The challenge is that now we don’t have observables X_i to start with. All we have is a smooth function \rho from some manifold to some set of states. How can we pull observables out of thin air?

Well, you may remember that last time we had

\rho = \frac{1}{Z} e^{-\lambda^i X_i}

where \lambda^i were some functions on our manifold and

Z = \mathrm{tr}(e^{-\lambda^i X_i})

was the partition function. Let’s copy this idea.

So, we’ll start with our density matrix \rho, but then write it as

\rho = \frac{1}{Z} e^{-A}

where A is some self-adjoint operator and

Z = \mathrm{tr} (e^{-A})

(Note that A, like \rho, is really an operator-valued function on M. So, I should write something like A(x) to denote its value at a particular point x \in M, but I won’t usually do that.
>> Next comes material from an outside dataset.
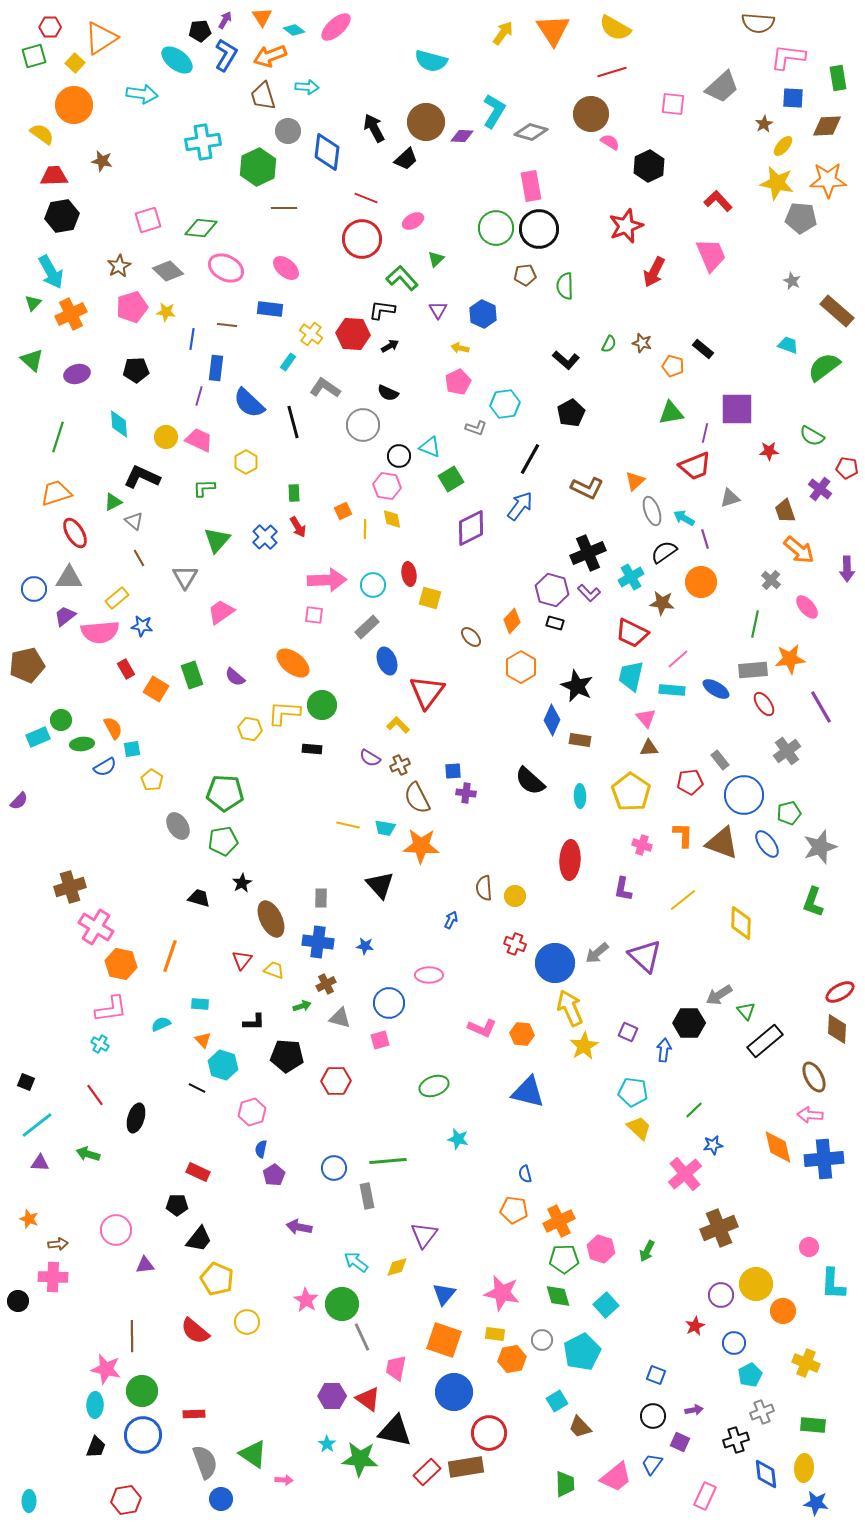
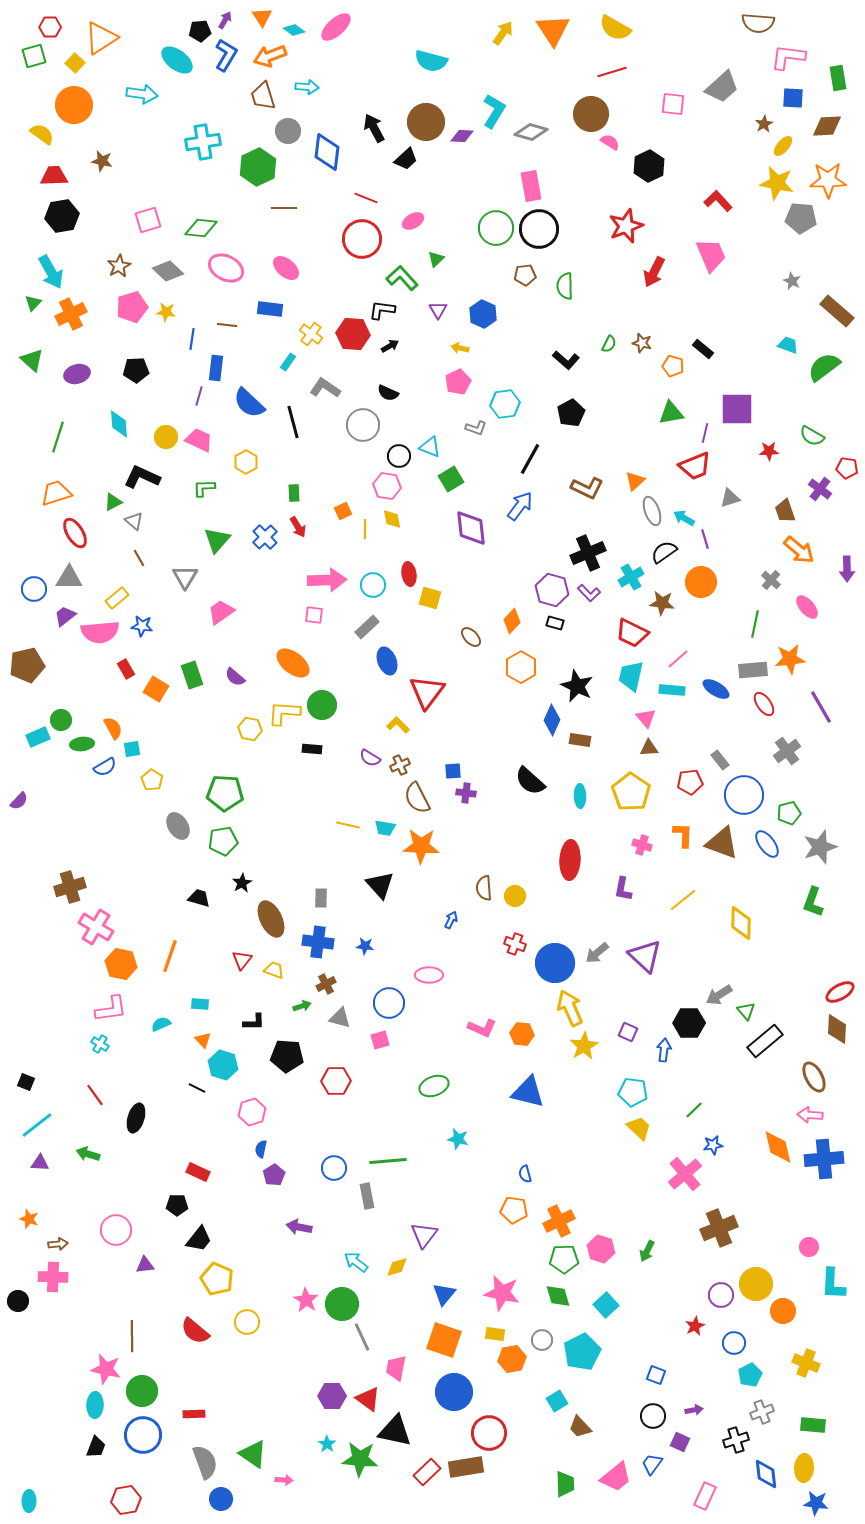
purple diamond at (471, 528): rotated 69 degrees counterclockwise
As usual, I expect some intelligence on your part!)

Now we can repeat some calculations I did last time. As before, let’s take the logarithm of \rho:

\mathrm{ln} \, \rho = -A - \mathrm{ln}\,  Z

and then differentiate it. Suppose \lambda^i are local coordinates near some point of M. Then

\frac{\partial}{\partial \lambda^i} \mathrm{ln}\, \rho = - \frac{\partial}{\partial \lambda^i} A - \frac{1}{Z} \frac{\partial }{\partial \lambda^i} Z

Last time we had nice formulas for both terms on the right-hand side above. To get similar formulas now, let’s define operators

X_i = \frac{\partial}{\partial \lambda^i} A

This gives a nice name to the first term on the right-hand side above. What about the second term? We can calculate it out:

\frac{1}{Z} \frac{\partial }{\partial \lambda^i} Z = \frac{1}{Z}  \frac{\partial }{\partial \lambda^i} \mathrm{tr}(e^{-A}) = \frac{1}{Z}  \mathrm{tr}(\frac{\partial }{\partial \lambda^i} e^{-A}) = - \frac{1}{Z}  \mathrm{tr}(e^{-A} \frac{\partial}{\partial \lambda^i} A)
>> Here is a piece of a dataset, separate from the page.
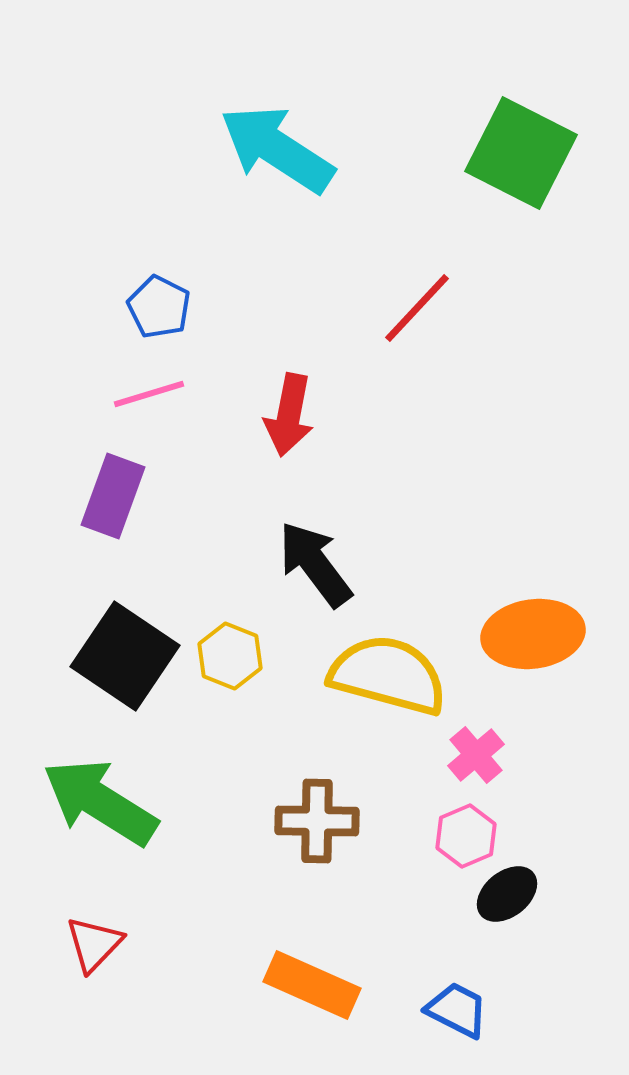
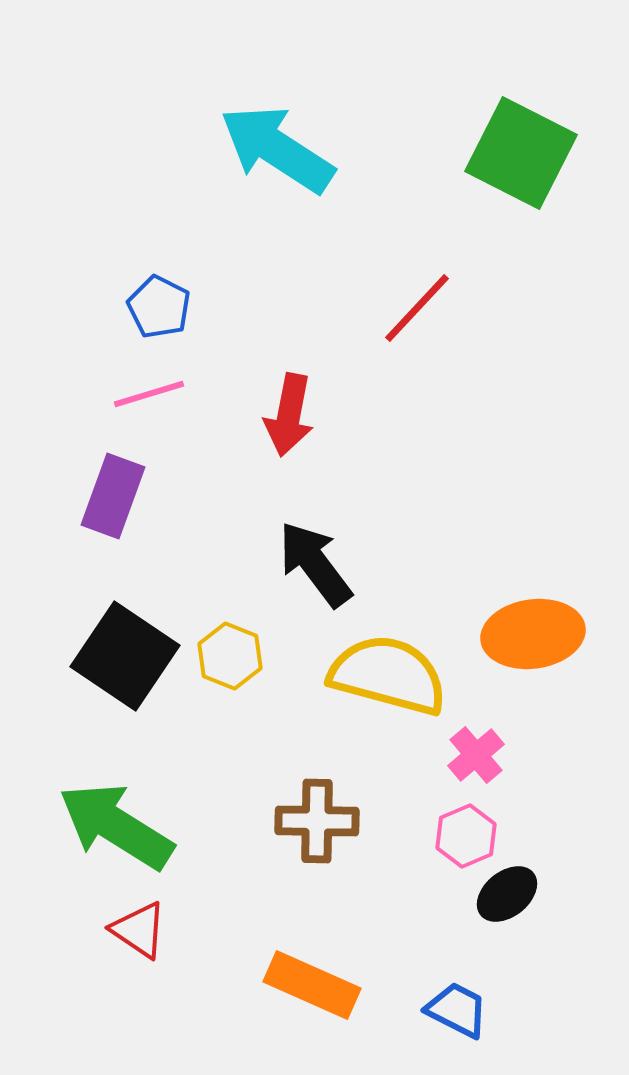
green arrow: moved 16 px right, 24 px down
red triangle: moved 45 px right, 14 px up; rotated 40 degrees counterclockwise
where in the last step we use the chain rule. Next, use the definition of \rho and X_i, and get:

\frac{1}{Z} \frac{\partial }{\partial \lambda^i} Z = - \mathrm{tr}(\rho X_i) = - \langle X_i \rangle

This is just what we got last time! Ain’t it fun to calculate when it all works out so nicely?

So, putting both terms together, we see

\frac{\partial}{\partial \lambda^i} \mathrm{ln} \rho = - X_i + \langle X_i \rangle

or better:

X_i - \langle X_i \rangle = -\frac{\partial}{\partial \lambda^i} \mathrm{ln} \rho

This is a nice formula for the ‘fluctuation’ of the observables X_i, meaning how much they differ from their expected values. And it looks exactly like the formula we had last time! The difference is that last time we started out assuming we had a bunch of observables, X_i, and defined \rho to be the state maximizing the entropy subject to constraints on the expectation values of all these observables.
Now we’re starting with \rho and working backwards.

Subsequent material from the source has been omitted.